Information shown:

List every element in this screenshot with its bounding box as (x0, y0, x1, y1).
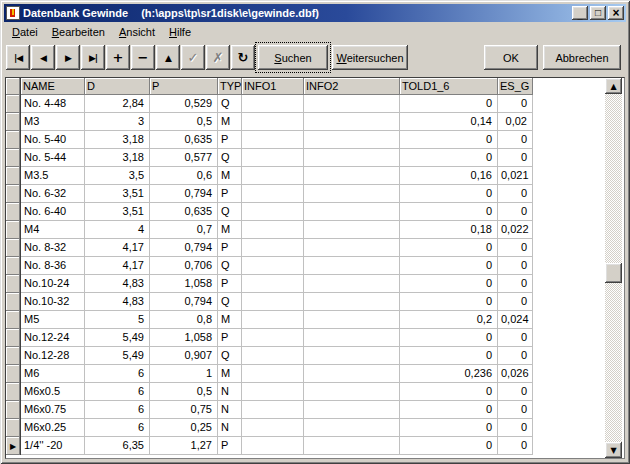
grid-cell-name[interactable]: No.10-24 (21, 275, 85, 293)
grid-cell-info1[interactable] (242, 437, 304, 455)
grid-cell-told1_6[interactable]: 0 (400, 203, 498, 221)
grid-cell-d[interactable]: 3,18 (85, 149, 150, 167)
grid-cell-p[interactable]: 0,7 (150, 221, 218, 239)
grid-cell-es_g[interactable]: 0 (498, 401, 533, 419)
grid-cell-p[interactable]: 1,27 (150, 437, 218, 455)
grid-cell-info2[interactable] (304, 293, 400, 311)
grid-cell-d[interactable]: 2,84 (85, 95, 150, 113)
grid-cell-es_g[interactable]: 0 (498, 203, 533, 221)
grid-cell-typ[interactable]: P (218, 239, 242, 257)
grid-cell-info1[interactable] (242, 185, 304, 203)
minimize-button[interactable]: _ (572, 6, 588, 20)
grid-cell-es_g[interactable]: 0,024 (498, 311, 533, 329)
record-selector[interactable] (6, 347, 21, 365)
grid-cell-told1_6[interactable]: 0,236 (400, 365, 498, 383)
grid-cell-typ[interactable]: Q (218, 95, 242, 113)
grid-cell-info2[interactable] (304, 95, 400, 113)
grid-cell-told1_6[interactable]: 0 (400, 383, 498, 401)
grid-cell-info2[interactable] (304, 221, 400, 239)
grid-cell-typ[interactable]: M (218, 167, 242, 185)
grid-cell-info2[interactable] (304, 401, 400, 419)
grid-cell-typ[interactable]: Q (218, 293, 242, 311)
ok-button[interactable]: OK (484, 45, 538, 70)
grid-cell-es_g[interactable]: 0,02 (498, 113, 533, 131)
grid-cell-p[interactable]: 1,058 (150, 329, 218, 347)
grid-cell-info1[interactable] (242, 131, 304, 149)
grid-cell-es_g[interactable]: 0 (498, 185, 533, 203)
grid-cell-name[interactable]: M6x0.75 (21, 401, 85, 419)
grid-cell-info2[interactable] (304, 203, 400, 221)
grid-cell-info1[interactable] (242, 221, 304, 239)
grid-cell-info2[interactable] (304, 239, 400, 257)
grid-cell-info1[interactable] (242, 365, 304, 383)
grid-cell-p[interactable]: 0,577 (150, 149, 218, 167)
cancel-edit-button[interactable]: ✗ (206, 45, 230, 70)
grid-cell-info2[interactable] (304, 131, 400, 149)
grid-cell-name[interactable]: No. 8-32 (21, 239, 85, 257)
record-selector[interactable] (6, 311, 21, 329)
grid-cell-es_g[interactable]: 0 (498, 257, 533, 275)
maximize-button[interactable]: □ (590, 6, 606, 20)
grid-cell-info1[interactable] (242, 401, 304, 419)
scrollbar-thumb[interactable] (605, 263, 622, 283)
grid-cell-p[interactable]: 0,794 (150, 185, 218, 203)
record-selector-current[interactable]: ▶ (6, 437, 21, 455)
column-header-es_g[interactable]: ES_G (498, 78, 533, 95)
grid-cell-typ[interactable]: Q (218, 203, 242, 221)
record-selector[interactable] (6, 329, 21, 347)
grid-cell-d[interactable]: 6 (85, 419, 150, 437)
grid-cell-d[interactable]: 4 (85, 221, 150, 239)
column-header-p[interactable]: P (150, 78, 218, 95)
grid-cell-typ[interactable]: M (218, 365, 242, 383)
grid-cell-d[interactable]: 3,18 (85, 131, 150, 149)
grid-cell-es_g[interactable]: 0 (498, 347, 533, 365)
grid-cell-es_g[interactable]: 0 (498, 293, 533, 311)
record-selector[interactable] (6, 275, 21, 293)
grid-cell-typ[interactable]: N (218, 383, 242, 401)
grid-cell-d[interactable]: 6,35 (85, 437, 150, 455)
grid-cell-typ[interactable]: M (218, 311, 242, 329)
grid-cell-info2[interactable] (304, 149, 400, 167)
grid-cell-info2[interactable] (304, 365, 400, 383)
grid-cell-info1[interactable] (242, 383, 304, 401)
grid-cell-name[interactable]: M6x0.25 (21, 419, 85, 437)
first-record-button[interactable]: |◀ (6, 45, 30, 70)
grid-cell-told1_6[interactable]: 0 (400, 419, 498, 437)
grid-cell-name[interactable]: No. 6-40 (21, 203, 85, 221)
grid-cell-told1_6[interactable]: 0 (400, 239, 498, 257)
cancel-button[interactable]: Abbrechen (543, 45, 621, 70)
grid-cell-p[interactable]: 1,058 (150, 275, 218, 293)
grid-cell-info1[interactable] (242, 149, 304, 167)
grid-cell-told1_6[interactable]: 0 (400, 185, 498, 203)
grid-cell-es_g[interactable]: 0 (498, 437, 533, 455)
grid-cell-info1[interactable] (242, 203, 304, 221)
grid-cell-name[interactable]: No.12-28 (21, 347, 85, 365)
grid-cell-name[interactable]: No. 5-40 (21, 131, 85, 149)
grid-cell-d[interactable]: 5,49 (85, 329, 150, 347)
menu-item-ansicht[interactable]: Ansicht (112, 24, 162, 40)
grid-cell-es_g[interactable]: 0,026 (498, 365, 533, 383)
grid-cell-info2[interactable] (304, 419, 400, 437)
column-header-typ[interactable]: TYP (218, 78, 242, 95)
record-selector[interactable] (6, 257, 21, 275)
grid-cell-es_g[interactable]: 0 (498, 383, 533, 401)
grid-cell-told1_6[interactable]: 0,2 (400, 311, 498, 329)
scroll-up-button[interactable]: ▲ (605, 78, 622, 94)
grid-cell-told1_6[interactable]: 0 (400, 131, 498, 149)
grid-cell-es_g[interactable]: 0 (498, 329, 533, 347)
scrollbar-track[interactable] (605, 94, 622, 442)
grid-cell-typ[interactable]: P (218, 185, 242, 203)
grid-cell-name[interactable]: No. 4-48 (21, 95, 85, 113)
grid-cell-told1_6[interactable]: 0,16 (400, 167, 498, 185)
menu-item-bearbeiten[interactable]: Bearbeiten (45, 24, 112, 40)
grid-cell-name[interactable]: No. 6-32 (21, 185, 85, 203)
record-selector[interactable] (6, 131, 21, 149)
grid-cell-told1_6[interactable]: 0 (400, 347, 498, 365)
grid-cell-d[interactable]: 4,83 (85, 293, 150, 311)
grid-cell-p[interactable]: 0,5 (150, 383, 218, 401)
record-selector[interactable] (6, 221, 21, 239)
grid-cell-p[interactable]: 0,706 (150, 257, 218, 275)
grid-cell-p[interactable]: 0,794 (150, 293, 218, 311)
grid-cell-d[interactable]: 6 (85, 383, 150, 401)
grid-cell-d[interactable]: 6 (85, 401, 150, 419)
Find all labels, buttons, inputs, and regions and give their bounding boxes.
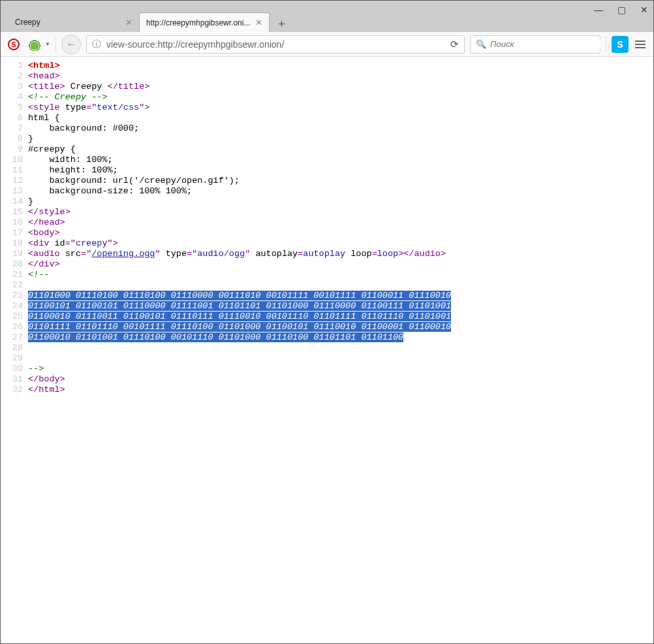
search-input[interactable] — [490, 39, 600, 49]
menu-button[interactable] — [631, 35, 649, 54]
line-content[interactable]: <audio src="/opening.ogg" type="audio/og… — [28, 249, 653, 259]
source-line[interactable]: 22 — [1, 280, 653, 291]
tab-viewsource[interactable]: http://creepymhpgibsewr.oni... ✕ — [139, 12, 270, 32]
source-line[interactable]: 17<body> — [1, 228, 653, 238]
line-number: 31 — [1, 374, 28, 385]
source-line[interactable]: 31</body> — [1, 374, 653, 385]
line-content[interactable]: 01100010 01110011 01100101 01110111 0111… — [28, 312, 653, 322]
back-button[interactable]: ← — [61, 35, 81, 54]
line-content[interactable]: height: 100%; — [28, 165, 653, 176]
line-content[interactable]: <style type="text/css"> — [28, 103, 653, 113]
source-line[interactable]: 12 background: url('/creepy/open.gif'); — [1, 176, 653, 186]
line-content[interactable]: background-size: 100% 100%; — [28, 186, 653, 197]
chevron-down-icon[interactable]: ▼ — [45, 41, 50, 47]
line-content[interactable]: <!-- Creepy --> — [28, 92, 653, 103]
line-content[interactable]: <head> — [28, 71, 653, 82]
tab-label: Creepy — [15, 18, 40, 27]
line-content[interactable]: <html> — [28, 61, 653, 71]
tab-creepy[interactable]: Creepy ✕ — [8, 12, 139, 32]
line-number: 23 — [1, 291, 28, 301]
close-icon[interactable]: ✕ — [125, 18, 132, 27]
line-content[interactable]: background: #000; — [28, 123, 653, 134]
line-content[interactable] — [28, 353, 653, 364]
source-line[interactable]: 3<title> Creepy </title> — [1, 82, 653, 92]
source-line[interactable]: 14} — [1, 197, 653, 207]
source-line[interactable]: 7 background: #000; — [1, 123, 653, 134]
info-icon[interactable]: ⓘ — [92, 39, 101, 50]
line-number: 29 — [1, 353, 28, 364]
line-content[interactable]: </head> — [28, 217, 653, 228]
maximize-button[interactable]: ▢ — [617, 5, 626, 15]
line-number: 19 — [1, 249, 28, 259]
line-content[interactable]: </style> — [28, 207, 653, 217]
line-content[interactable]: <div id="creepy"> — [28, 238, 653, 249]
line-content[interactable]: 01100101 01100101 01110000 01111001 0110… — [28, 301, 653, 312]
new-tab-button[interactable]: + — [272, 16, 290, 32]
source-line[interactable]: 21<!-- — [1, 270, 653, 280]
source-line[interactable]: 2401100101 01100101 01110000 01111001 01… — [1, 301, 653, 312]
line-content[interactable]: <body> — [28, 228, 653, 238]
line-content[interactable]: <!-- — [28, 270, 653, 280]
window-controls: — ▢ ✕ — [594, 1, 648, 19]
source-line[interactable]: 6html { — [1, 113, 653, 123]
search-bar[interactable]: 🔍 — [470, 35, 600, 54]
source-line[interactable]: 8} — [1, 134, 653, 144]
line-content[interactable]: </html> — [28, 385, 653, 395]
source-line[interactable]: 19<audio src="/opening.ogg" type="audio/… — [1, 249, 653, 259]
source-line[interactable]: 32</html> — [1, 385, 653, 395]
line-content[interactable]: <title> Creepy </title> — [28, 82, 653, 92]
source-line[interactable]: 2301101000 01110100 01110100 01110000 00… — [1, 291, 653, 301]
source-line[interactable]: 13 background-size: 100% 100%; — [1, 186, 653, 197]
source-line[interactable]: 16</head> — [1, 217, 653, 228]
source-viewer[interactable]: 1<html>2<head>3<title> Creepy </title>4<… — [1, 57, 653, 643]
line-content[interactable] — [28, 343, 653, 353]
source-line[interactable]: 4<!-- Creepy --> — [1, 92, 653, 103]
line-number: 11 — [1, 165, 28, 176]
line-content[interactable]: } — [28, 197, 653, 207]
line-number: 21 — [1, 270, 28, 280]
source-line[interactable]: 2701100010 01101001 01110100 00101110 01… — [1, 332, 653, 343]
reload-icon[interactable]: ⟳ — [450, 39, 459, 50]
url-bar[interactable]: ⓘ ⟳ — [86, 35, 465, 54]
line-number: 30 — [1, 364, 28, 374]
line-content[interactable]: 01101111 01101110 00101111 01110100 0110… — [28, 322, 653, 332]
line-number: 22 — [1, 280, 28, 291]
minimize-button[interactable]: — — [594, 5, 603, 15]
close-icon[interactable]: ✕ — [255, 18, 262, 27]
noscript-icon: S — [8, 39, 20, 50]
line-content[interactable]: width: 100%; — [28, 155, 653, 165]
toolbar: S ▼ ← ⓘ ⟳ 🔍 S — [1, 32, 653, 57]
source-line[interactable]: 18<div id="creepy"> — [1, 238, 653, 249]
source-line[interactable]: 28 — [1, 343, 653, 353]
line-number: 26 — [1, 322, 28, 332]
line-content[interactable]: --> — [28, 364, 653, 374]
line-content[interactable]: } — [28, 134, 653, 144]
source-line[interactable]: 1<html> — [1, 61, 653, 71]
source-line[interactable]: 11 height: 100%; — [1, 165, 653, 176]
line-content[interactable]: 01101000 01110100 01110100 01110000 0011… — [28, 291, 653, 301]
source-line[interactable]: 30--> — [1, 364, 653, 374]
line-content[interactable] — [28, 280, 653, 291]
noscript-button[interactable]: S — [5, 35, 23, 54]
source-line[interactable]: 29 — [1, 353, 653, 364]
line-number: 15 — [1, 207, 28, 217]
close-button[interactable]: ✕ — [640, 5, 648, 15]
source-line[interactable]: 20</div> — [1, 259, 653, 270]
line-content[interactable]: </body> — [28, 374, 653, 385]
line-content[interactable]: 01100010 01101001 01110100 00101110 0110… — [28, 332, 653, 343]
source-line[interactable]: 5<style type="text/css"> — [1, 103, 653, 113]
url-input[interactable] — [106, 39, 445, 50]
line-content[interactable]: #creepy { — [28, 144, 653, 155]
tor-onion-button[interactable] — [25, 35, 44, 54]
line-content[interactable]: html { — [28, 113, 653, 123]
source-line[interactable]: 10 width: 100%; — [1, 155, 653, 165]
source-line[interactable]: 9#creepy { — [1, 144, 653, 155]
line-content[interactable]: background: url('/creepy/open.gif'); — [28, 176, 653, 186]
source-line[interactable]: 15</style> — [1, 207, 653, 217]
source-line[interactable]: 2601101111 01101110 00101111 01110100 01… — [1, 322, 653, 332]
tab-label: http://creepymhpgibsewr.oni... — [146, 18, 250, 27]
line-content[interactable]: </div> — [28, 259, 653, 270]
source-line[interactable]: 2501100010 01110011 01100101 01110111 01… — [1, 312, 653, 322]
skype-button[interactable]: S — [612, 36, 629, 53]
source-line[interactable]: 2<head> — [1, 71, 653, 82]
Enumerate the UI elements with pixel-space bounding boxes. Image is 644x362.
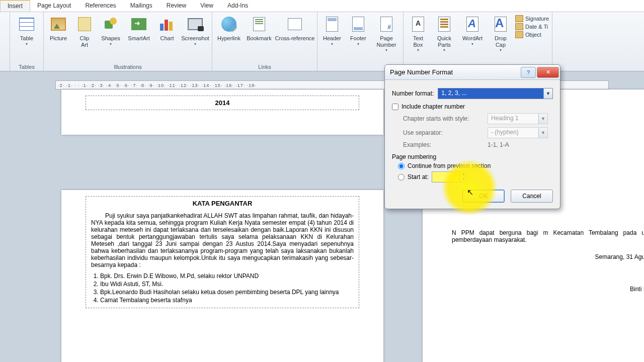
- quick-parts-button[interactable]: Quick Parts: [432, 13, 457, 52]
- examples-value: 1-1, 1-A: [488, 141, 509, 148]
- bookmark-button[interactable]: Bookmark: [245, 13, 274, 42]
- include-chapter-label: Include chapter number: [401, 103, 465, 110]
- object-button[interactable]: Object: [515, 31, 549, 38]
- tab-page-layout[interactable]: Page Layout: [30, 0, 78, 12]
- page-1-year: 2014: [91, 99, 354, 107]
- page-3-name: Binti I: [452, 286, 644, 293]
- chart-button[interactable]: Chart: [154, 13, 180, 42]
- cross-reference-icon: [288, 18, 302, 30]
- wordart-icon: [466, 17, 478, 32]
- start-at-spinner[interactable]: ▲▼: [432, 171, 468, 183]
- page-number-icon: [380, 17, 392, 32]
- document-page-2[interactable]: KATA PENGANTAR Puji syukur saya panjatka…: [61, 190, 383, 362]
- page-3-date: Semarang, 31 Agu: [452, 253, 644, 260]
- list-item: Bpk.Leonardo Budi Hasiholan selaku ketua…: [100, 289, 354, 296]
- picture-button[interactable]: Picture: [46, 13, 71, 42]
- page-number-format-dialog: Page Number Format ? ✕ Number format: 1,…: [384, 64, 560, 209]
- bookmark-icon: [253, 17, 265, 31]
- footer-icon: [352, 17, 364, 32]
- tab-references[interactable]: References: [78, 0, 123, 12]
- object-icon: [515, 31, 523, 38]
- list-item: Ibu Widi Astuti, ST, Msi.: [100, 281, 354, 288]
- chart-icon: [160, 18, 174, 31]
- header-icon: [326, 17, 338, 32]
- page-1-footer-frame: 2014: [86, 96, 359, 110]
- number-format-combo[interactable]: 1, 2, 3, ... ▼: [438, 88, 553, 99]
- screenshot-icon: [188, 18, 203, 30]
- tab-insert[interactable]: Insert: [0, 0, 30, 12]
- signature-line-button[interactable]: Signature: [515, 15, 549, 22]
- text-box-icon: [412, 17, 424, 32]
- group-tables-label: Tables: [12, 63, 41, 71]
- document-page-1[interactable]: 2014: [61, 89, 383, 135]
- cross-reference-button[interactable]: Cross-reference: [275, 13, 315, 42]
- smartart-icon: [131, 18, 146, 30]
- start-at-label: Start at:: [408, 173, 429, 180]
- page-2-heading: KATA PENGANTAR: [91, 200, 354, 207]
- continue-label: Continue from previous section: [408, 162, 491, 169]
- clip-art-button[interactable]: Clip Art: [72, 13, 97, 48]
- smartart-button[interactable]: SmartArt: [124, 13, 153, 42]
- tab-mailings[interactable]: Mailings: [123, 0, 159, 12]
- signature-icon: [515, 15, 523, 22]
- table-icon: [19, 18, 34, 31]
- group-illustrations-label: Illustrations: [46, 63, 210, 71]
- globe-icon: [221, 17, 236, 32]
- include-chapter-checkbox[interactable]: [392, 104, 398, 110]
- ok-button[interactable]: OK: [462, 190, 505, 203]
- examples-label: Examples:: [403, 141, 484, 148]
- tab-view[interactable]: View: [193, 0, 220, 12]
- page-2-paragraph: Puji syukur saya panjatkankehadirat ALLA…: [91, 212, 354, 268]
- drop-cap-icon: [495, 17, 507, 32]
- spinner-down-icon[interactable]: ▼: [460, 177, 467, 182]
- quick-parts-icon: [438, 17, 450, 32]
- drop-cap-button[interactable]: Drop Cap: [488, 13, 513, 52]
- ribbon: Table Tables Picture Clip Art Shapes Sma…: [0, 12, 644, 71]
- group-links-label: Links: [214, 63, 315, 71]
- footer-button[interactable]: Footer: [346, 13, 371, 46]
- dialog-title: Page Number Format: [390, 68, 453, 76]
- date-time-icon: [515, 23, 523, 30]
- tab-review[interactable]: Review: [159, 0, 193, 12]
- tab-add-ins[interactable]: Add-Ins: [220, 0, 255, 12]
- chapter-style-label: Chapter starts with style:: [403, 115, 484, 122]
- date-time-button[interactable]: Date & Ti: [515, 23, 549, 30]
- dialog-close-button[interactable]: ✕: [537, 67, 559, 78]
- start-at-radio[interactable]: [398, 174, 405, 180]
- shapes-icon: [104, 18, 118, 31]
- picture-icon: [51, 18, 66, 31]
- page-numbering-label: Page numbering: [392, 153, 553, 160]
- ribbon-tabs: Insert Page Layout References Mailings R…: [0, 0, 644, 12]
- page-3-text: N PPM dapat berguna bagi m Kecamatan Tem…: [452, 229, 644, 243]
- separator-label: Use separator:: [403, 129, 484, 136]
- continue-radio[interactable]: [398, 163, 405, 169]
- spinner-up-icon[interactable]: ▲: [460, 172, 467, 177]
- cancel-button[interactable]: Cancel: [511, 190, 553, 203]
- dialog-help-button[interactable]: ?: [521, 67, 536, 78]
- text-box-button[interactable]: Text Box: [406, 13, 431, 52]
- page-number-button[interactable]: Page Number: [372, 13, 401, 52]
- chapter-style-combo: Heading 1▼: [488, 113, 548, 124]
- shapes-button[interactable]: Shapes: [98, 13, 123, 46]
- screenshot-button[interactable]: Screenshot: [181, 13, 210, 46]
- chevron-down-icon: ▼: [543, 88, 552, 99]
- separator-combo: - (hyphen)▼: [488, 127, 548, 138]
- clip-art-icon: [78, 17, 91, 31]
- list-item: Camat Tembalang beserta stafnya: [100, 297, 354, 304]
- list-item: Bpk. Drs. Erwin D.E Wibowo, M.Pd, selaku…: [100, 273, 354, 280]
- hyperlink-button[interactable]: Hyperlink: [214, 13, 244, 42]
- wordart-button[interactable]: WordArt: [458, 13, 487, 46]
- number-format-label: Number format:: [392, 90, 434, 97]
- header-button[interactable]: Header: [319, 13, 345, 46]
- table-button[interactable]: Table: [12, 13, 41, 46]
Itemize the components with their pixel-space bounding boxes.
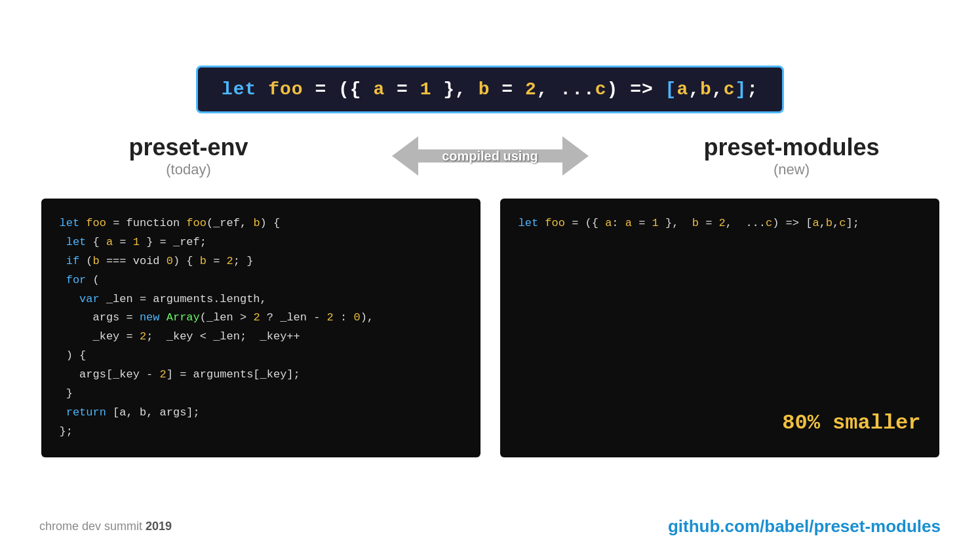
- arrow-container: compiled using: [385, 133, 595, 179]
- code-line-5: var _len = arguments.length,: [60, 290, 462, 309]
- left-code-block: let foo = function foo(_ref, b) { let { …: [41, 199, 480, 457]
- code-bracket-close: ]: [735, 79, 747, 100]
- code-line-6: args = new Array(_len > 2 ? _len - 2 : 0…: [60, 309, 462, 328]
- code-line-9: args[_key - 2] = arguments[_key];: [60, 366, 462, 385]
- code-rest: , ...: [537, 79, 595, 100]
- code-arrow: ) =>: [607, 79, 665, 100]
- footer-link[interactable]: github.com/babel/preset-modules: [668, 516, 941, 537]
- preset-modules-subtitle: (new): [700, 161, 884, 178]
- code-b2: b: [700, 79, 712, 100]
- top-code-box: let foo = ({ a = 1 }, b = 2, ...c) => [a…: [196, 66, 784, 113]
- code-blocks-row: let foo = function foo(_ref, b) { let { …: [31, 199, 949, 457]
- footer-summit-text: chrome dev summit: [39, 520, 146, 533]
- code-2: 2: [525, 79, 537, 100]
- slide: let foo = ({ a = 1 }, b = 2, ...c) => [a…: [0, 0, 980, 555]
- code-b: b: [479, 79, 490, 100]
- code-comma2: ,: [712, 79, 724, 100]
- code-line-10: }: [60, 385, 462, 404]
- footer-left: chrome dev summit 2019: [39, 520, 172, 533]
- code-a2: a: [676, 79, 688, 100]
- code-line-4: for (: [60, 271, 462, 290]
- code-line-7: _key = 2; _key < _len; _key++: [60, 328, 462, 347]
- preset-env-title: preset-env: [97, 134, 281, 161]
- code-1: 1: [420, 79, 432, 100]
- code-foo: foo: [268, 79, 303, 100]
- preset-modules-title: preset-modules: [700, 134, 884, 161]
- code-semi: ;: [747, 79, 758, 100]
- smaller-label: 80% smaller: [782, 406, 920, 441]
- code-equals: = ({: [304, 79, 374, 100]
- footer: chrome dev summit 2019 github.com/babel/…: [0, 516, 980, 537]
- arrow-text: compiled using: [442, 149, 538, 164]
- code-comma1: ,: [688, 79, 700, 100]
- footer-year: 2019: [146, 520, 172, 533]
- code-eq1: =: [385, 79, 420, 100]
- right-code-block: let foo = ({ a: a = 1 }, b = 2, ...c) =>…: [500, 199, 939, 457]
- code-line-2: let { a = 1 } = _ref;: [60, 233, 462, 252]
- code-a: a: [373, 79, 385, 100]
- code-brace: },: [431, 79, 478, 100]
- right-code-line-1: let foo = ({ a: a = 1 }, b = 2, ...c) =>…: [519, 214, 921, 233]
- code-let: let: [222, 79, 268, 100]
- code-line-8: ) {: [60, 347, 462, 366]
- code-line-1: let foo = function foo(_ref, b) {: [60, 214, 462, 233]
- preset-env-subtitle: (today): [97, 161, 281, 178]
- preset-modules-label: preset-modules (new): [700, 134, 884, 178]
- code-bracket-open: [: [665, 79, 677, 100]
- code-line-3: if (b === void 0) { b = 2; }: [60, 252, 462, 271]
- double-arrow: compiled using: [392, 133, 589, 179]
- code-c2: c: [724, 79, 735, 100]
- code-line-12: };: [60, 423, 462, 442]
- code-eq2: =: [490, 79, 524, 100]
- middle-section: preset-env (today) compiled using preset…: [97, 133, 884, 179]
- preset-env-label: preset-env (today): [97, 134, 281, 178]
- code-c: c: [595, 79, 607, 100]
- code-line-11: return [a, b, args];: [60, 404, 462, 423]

Problem: Lines containing "References" in the records above: how many are there? Give only the number.

Task answer: 2